Vor 100 Jahren, zu Beginn des Jahres 1923 nahm die seit Kriegsende stetig zunehmende Inflation an Fahrt auf. Anfang 1923 wurde aus der Inflation die Hyperinflation, mit der niemand mehr Schritt halten konnte. Täglich  vervielfachten sich die Preise;  so kostete ein simpler Putzlumpen im Juli 1923 bereits 7000 Mark und für ein Ster Brennholz musste der Lieferant 16 Milliarden Mark verlangen. Menschen, deren Einkommen aus Löhnen oder Gehältern bestand, die ihr Erspartes in Geld angelegt hatten oder die vielen Kriegsinvaliden, die eine Rente bezogen und nicht arbeiten konnten, verloren über Nacht alles. In den Städten, in denen Arbeiter und Taglöhner, Angestellte, Kriegsversehrte und kleine Selbständige ohne eigenen Grund und Boden zur Miete lebten, waren die Auswirkungen auf das tägliche Leben und die zunehmende existenzielle Not der Menschen viel dramatischer und augenfälliger als im ländlichen Raum.  Die ländliche Bevölkerung, zumindest die, die Grund und Boden besaß, oder ein Stück Land bewirtschaften konnte, kam mit den Auswirkungen der Inflation besser zurecht. Manch ein Kredit konnte sogar mit wertlosem Geld getilgt werden, und Nahrungsmittel, Holz und Wohnraum waren plötzlich ein beliebtes Tauschobjekt.  So bot z.B. Kaminkehrermeister Staimer der Gemeinde an, gegen mietfreies Wohnen alle gemeindlichen Kamine zu kehren, was die Gemeinde, allerdings widerruflich, gerne annahm. Das Reinigen des Schulhauses besorgte Frau Wiedemann, die  Ende November 1923 als  Stundenlohn 200 Milliarden Mark verlangte oder aber 1 Liter Milch. Leider ist nicht bekannt, wie die Gemeinde bezahlte, wahrscheinlich aber in wertlosem Bargeld, da auch die Gemeinde die Milch hätte kaufen müssen. Und so kämpfte die Gemeinde mit den täglich steigenden Ausgaben und den Einnahmen, die die Kosten des nächsten Tages nicht decken konnten. Auf dem Höhepunkt der Hyperinflation beschloss die Gemeinde ihre Gemeindebeamten, also den Bürgermeister, den Sekretär und den Gemeindediener in Naturalien zu bezahlen. Im Gemeinderat wurden keine anderen Themen mehr verhandelt als die Erhöhung der Umlagen, die Anpassung der erlaubten Zuschläge auf die sogenannte Friedensmiete und Kreditaufnahmen. Der Ausgaben in der Jahresrechung 1923 beliefen sich auf 380 Billionen 308 Milliarden und ein paar „zerquetschte“ Millionen.

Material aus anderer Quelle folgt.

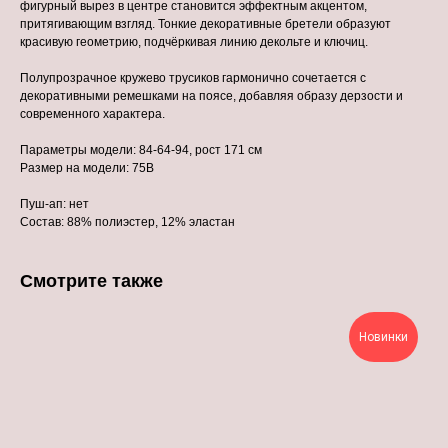
фигурный вырез в центре становится эффектным акцентом,
притягивающим взгляд. Тонкие декоративные бретели образуют
красивую геометрию, подчёркивая линию декольте и ключиц.
Полупрозрачное кружево трусиков гармонично сочетается с
декоративными ремешками на поясе, добавляя образу дерзости и
современного характера.
Параметры модели: 84-64-94, рост 171 см
Размер на модели: 75В
Пуш-ап: нет
Состав: 88% полиэстер, 12% эластан
Смотрите также
Новинки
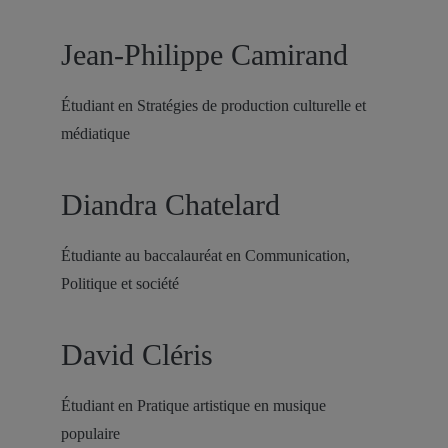
Jean-Philippe Camirand
Étudiant en Stratégies de production culturelle et
médiatique
Diandra Chatelard
Étudiante au baccalauréat en Communication,
Politique et société
David Cléris
Étudiant en Pratique artistique en musique
populaire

Als im November 1923 die Rentenmark eingeführt wurde, gab es keinen Vermerk dazu im Gemeinderat, ohne Übergangsfrist wurde die neue Währung angenommen, die Ein- und Ausgaben normalisierten sich über Nacht. Bereits am 28.11. verlangte August Faßrainer, offensichtlich gut informiert, für einen Putzlumpen schon wieder angemessene 80 Pfennig, allerdings mit dem Vermerk „in Goldmark“.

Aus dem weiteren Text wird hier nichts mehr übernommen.